= Murray-Hill riot =

1969 riot in Montreal, Quebec

The Murray-Hill riot, also known as Montreal's night of terror, occurred during 16 hours of unrest in Montreal, Quebec when the city's police went on strike on 7 October 1969. Many stores were damaged and looted; 100 arrested. Sûreté du Québec Corporal Robert Dumas was killed during a violent confrontation between the Murray-Hill taxi company and angry Francophone taxi drivers and their supporters. The arrival of the Van-doos, a unit of the Canadian army, suppressed the rioting and re-established law and order after 16 hours without firm policing.

==Background==

Montreal's police officers were motivated to strike because of difficult working conditions caused by disarming FLQ-planted bombs and patrolling frequent protests. Montreal police also wanted higher pay, commensurate with police earnings in Toronto. In addition, Montreal Mayor Jean Drapeau, who had been elected as a reformer who had promised to "clean up the city" by cracking down on corruption, turned out to be no different from his predecessors and left many people disillusioned. Drapeau's focus on grandiose projects such as Expo 67, instead of trying to improve the daily lives of Montrealers, had also added to the frustration. The journalist Nick Auf der Maur wrote that by 1969, the working class of Montreal had a feeling that Drapeau cared only about building the gleaming modernistic skyscrapers that dominated the city's skyline and was indifferent to its concerns and needs.

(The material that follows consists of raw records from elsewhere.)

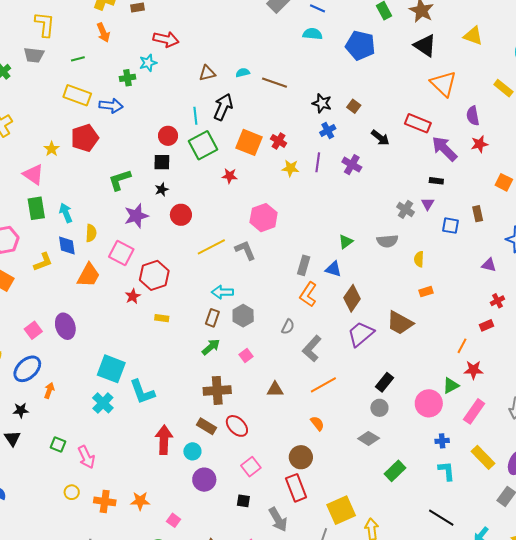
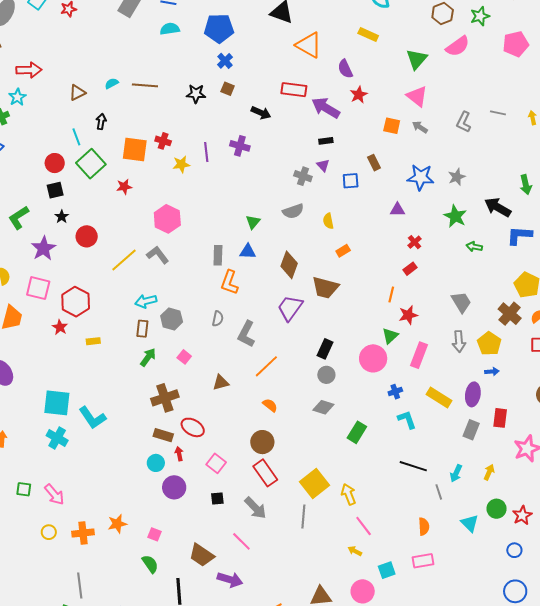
black arrow: (223, 107) -> (101, 122), size x0.6
blue cross: (328, 130) -> (225, 61), moved
brown diamond: (352, 298) -> (289, 265), moved
red arrow: (164, 440) -> (179, 454), moved, size x0.5

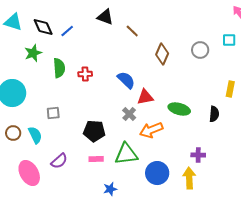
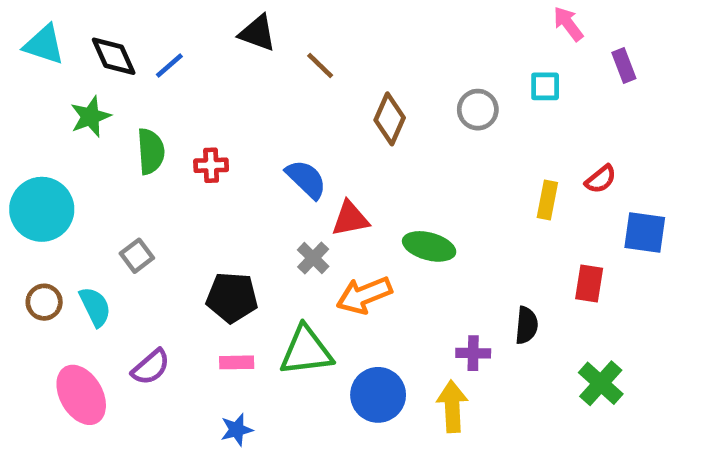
gray square: (53, 113) -> (137, 256), turned -32
black semicircle: (214, 114) -> (527, 325), moved
blue star: (110, 189) -> (237, 430), moved

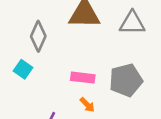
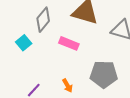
pink rectangle: (83, 78) -> (69, 43), moved

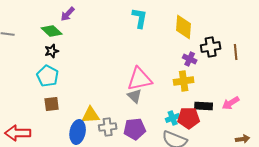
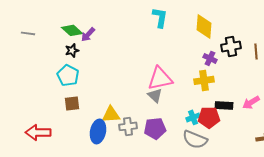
purple arrow: (68, 14) -> (88, 34), moved

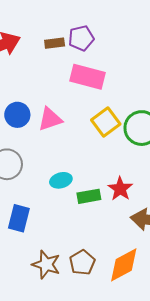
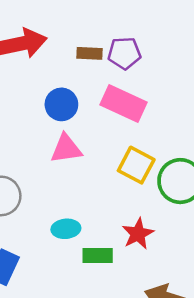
blue circle: (17, 115) -> (61, 104), moved
yellow square: (106, 122) -> (136, 165), turned -36
red star: (120, 189) -> (138, 234), moved

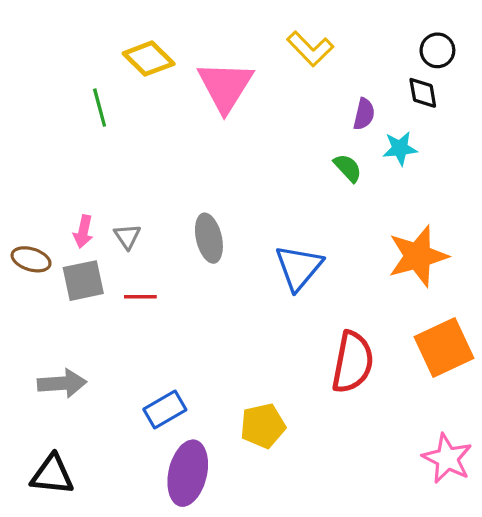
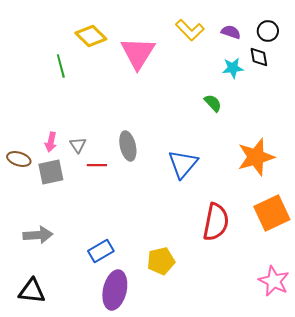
purple semicircle: (364, 114) -> (231, 32), moved, turned -84
cyan star: (400, 148) -> (233, 68), moved
red line: (140, 297) -> (97, 165), moved

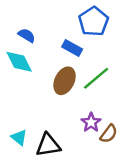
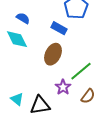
green line: (96, 78) -> (81, 71), moved
purple star: (91, 122) -> (63, 87), moved

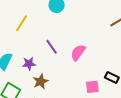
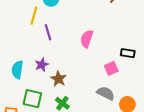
yellow line: (22, 23) -> (34, 16), moved
purple line: (52, 47) -> (48, 32), moved, turned 35

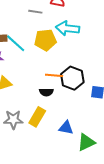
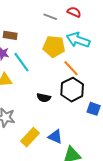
cyan line: (16, 43) -> (21, 62), moved
orange line: (54, 75) -> (71, 68), moved, turned 30
yellow rectangle: (37, 117) -> (30, 137), moved

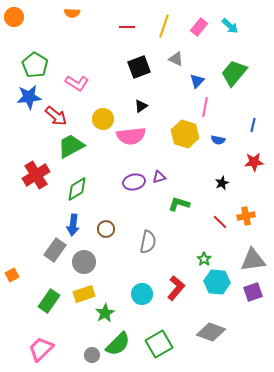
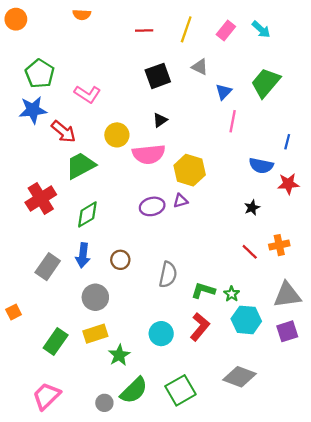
yellow hexagon: (185, 134) -> (190, 170), moved
blue semicircle: (218, 140) -> (261, 166), moved, size x1.5
green L-shape: (179, 204) -> (203, 290), moved
gray rectangle: (55, 250) -> (48, 267), moved

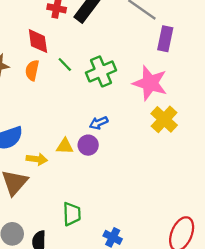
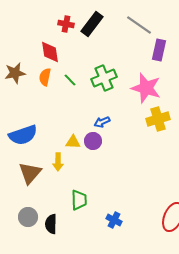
green line: (65, 64) -> (70, 80), moved
yellow cross: (164, 119) -> (158, 119), turned 30
yellow arrow: (37, 159) -> (58, 162), moved, turned 84

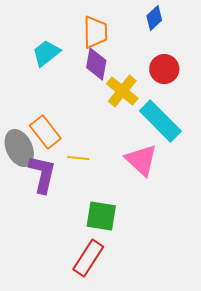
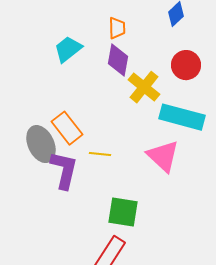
orange trapezoid: (95, 32) -> (117, 28), size x0.7
cyan rectangle: (160, 121) -> (182, 117), turned -30

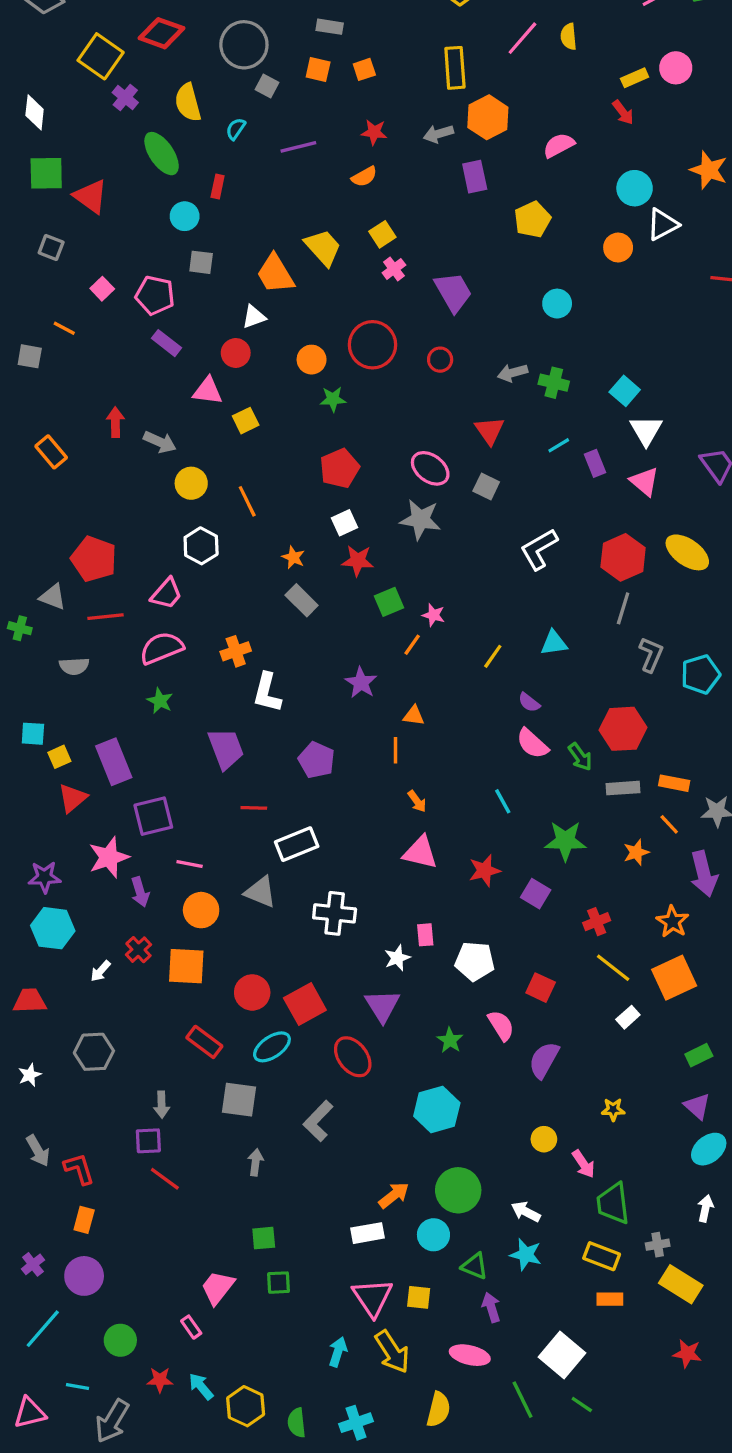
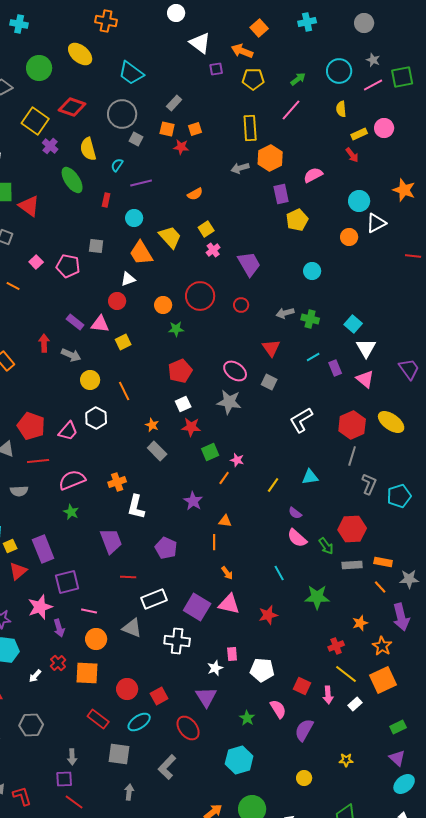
gray rectangle: (330, 27) -> (174, 103), turned -56
yellow semicircle: (569, 37) -> (341, 109), moved
red star: (374, 132) -> (181, 147), moved
purple line: (298, 147) -> (141, 183), moved
purple rectangle: (475, 177) -> (281, 194), moved
cyan circle: (185, 216) -> (134, 218), moved
purple rectangle: (166, 343) -> (75, 322), moved
pink trapezoid: (166, 594) -> (68, 431), moved
orange star: (636, 852) -> (360, 623), moved
purple square: (536, 894) -> (197, 607), moved, size x1.5
red square: (305, 1004) -> (159, 696), size x0.7
pink arrow: (583, 1164) -> (328, 695), moved, turned 30

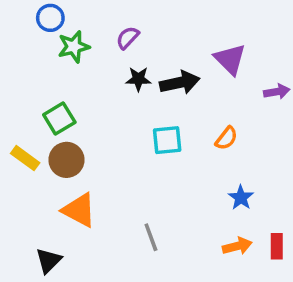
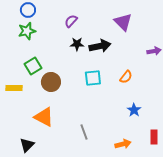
green star: (74, 47) -> (27, 31), moved
purple triangle: (230, 59) -> (123, 22), moved
yellow rectangle: (25, 158) -> (14, 88), turned -35
brown circle: (67, 160) -> (51, 82), moved
orange arrow: (237, 246) -> (123, 144), moved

The police wanted an annual salary for a constable to go from $7,300 to $9,200 and charged that policing in Montreal was more dangerous than in Toronto, with two officers being killed in the line of duty in 1968, and that the frequent rioting between French-Canadians and English-Canadians in Montreal in 1968 and 1969 added to the danger. Between February 1968 and April 1969, there were 41 gangland murders in Montreal, which was more than in the previous 15 years combined, as a younger generation of French-Canadian criminals sought to challenge the power of the Mafia, which had traditionally dominated the Montreal underworld.

===Civil unrest leading to the police strike===

To many, a monopoly held by the Murray-Hill taxi company was symptomatic of Drapeau's rule, in which those with power and influence, but not others, such as working-class taxi drivers, obtained favours from the city. The Murray-Hill company's owners were English-Canadians, but most taxi drivers were French-Canadians. This added to the tension. Taxi drivers formed the Mouvement de Libération du Taxi (MLT) in September 1968 to show their rage at the lucrative airport taxi route being monopolised by the Murray-Hill company at their expense. The Mouvement de Libération du Taxi was loosely linked to the FLQ, which argued that the French-Canadian working class of Montreal was being exploited by English-Canadian capitalists, and that this justified a violent revolution to make Quebec into an independent socialist nation.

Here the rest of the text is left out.